You are correct. The reader is only ordering data reads against the
state of the _descriptor that is being read_. The reader may not yet see
that its descriptor has transitioned to reusable while a writer may have
already recycled the data block (associated with a _different_
descriptor) and started writing something new.
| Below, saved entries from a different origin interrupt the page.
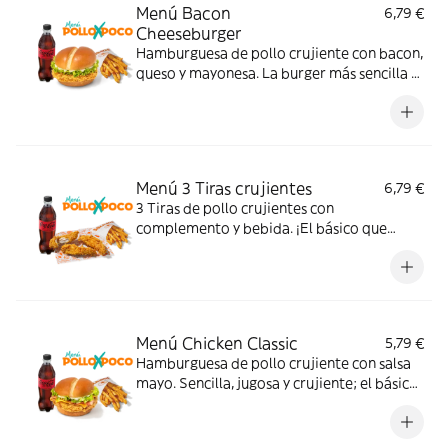
Menú Bacon
6,79 €
Cheeseburger
Hamburguesa de pollo crujiente con bacon,
queso y mayonesa. La burger más sencilla y
sabrosa; con complemento y bebida.
Menú 3 Tiras crujientes
6,79 €
3 Tiras de pollo crujientes con
complemento y bebida. ¡El básico que
nunca falla!
Menú Chicken Classic
5,79 €
Hamburguesa de pollo crujiente con salsa
mayo. Sencilla, jugosa y crujiente; el básico
perfecto para cualquier momento. Con
complemento y bebida.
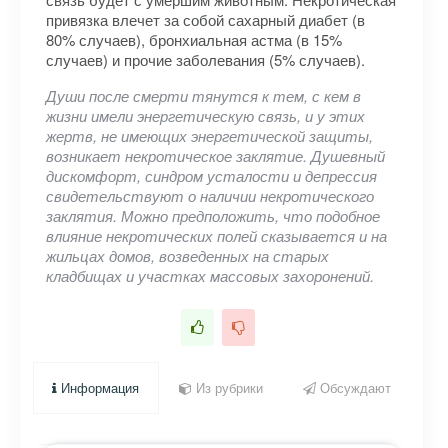
привязка влечет за собой сахарный диабет (в
80% случаев), бронхиальная астма (в 15%
случаев) и прочие заболевания (5% случаев).
Души после смерти тянутся к тем, с кем в
жизни имели энергетическую связь, и у этих
жертв, не имеющих энергетической защиты,
возникает некротическое заклятие. Душевный
дискомфорт, синдром усталости и депрессия
свидетельствуют о наличии некротического
заклятия. Можно предположить, что подобное
влияние некротических полей сказывается и на
жильцах домов, возведенных на старых
кладбищах и участках массовых захоронений.
Информация
Из рубрики
Обсуждают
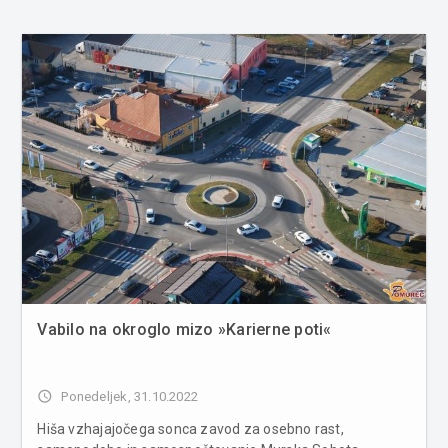
Vabilo na okroglo mizo »Karierne poti«
access_time
Ponedeljek, 31.10.2022
Hiša vzhajajočega sonca zavod za osebno rast,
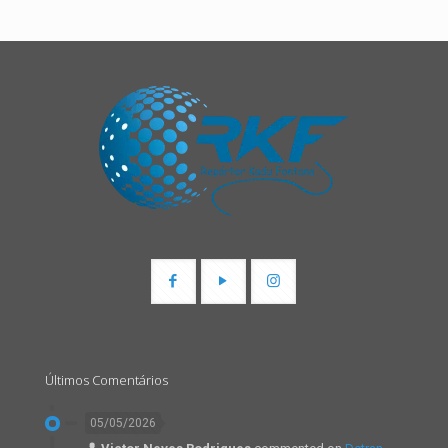
Últimos Comentários
05/05/2026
The problem is a missing ordering between setting the descriptor to
reusable and any possibilty of data block recycling (e.g. the data tail
is pushed). Inserting a full memory barrier after setting the state to
reusable and before pushing the data tail will fix that. Then if the
reader reads newer data, it must see that its descriptor state is no
longer committed.

Changing the cmpxchg_relaxed() in data_push_tail() to cmpxchg() will add
the needed full memory barrier. I felt uneasy about making that
cmpxchg() relaxed but couldn't prove why. Thanks for seeing it!

>>>> +}
>>>> +
>>>> +/*
>>>> + * For a given data ring (text or dict) and its current tail lpos:
>>>> + * for each data block up until @lpos, make the associated descriptor
>>>> + * reusable.
>>>> + *
>>>> + * If there is any problem making the associated descriptor reusable,
>>>> + * either the descriptor has not yet been committed or another writer
>>>> + * task has already pushed the tail lpos past the problematic data
>>>> + * block. Regardless, on error the caller can re-load the tail lpos
>>>> + * to determine the situation.
>>>> + */
>>>> +static bool data_make_reusable(struct printk_ringbuffer *rb,
>>>> +			       struct prb_data_ring *data_ring,
>>>> +			       unsigned long tail_lpos, unsigned long lpos,
>>>> +			       unsigned long *lpos_out)
>>>> +{
>>>> +	struct prb_desc_ring *desc_ring = &rb->desc_ring;
>>>> +	struct prb_data_blk_lpos *blk_lpos;
>>>> +	struct prb_data_block *blk;
>>>> +	enum desc_state d_state;
>>>> +	struct prb_desc desc;
>>>> +	unsigned long id;
>>>> +
>>>> +	/*
>>>> +	 * Using the provided @data_ring, point @blk_lpos to the correct
>>>> +	 * blk_lpos within the local copy of the descriptor.
>>>> +	 */
>>>> +	if (data_ring == &rb->text_data_ring)
>>>> +		blk_lpos = &desc.text_blk_lpos;
>>>> +	else
>>>> +		blk_lpos = &desc.dict_blk_lpos;
>>>> +
>>>> +	/* Loop until @tail_lpos has advanced to or beyond @lpos. */
>>>> +	while ((lpos - tail_lpos) - 1 < DATA_SIZE(data_ring)) {
>>>> +		blk = to_block(data_ring, tail_lpos);
>>>> +		id = READ_ONCE(blk->id);
>
> This brings the question whether the smp_rmb() would make sense here
> to make sure that desc_read() see the descriptor state that allowed
> allocating this space.
>
> It would pair with smp_wmb() in desc_reserve() right after
> setting desc->state_var to the newly reserved descriptor id.
> It is the barrier that will allow to modify the reserved space,
> including writing the reserved id into the later reserved blk->id.
>
> Note that desc_read() does not have smp_rmb() before the first
> read of the state_var. It might theoretically see an outdated
> value.

The descriptor read in desc_read() has an address dependency on the @id
argument, and thus an address dependency on the READ_ONCE(blk->id)
above. With that we have an implicit smp_rmb(). (The CPU cannot load the
descriptor without first loading the index for that descriptor.)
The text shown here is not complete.